A feature group is a table of features, where each feature group has a primary key, and optionally an event_time column (indicating when the features in that row were observed), and a partition key. Collectively, they are referred to as columns. The partition key determines how to layout the feature group rows on disk such that you can efficiently query the data using queries with the partition key. For example, if your partition key is the day and you have hundreds of days worth of data, with a partition key, you can query the day for only a given day or a range of days, and only the data for those days will be read from disk.

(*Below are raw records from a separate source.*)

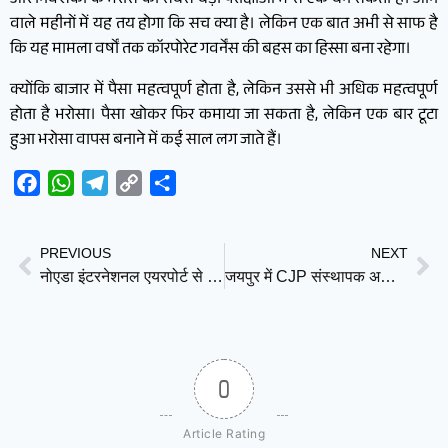
और निवेशकों के भरोसे की सबसे बड़ी परीक्षाओं में से एक बन सकता है। आने
वाले महीनों में यह तय होगा कि सच क्या है। लेकिन एक बात अभी से साफ है
कि यह मामला वर्षों तक कॉरपोरेट गवर्नेंस की बहस का हिस्सा बना रहेगा।
क्योंकि बाजार में पैसा महत्वपूर्ण होता है, लेकिन उससे भी अधिक महत्वपूर्ण
होता है भरोसा। पैसा खोकर फिर कमाया जा सकता है, लेकिन एक बार टूटा
हुआ भरोसा वापस बनाने में कई साल लग जाते हैं।
Facebook
WhatsApp
Telegram
Copy
Share
Link
PREVIOUS
NEXT
नोएडा इंटरनेशनल एयरपोर्ट से पहली यात्री उड़ान शुरू, लखनऊ से आया पहला विमान; जेवर के किसानों को मिली ऐतिहासिक उड़ान
जयपुर में CJP संस्थापक अभिजीत दिपके पर हमला, प्रदर्शन के दौरान युवक ने जड़े 4 थप्पड़
0
Article Rating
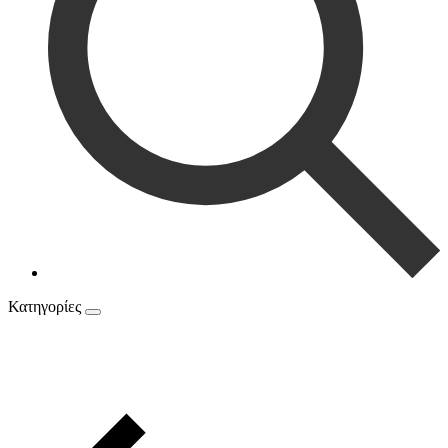
Κατηγορίες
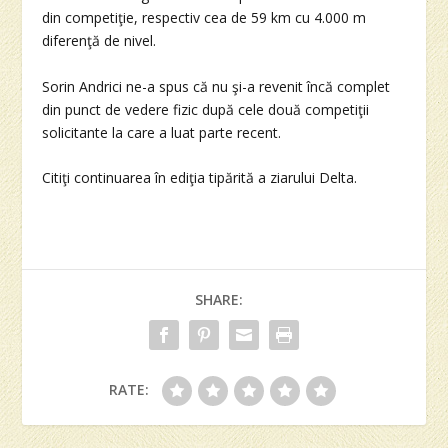
din competiţie, respectiv cea de 59 km cu 4.000 m
diferenţă de nivel.
Sorin Andrici ne-a spus că nu şi-a revenit încă complet
din punct de vedere fizic după cele două competiţii
solicitante la care a luat parte recent.
Citiţi continuarea în ediţia tipărită a ziarului Delta.
SHARE:
RATE:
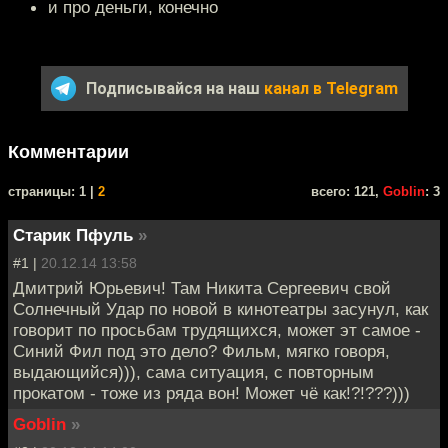
и про деньги, конечно
Подписывайся на наш
канал в Telegram
Комментарии
cтраницы: 1 |
2
всего: 121,
Goblin
: 3
Старик Пфуль
»
#1 |
20.12.14 13:58
Дмитрий Юрьевич! Там Никита Сергеевич свой
Солнечный Удар по новой в кинотеатры засунул, как
говорит по просьбам трудящихся, может эт самое -
Синий Фил под это дело? Фильм, мягко говоря,
выдающийся))), сама ситуация, с повторным
прокатом - тоже из ряда вон! Может чё как!?!???)))
Goblin
»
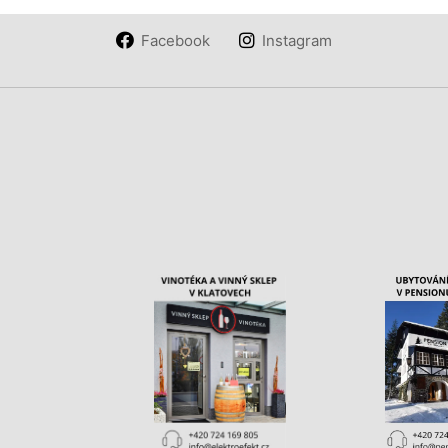
Facebook
Instagram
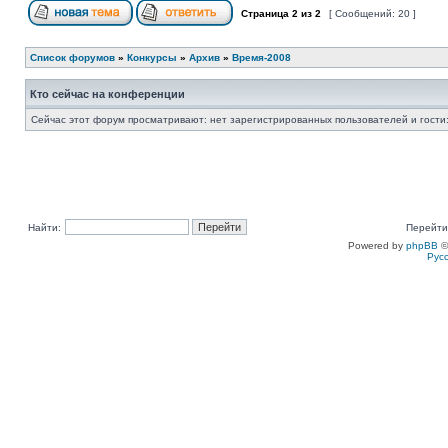
Страница
2
из
2
[ Сообщений: 20 ]
Список форумов
»
Конкурсы
»
Архив
»
Время-2008
Кто сейчас на конференции
Сейчас этот форум просматривают: нет зарегистрированных пользователей и гости:
Найти:
Перейти
Powered by
phpBB
©
Рус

Online and offline Storage#

Feature groups can be stored in a low-latency "online" database and/or in low cost, high throughput "offline" storage, typically a data lake or data warehouse.

Online Storage#

The online store stores only the latest values of features for a feature group. It is used to serve pre-computed features to models at runtime.

Offline Storage#

The offline store stores the historical values of features for a feature group so that it may store much more data than the online store. Offline feature groups are used, typically, to create training data for models, but also to retrieve data for batch scoring of models.

In most cases, offline data is stored in Hopsworks, but through the implementation of storage connectors, it can reside in an external file system. The externally stored data can be managed by Hopsworks by defining ordinary feature groups or it can be used for reading only by defining External Feature Group.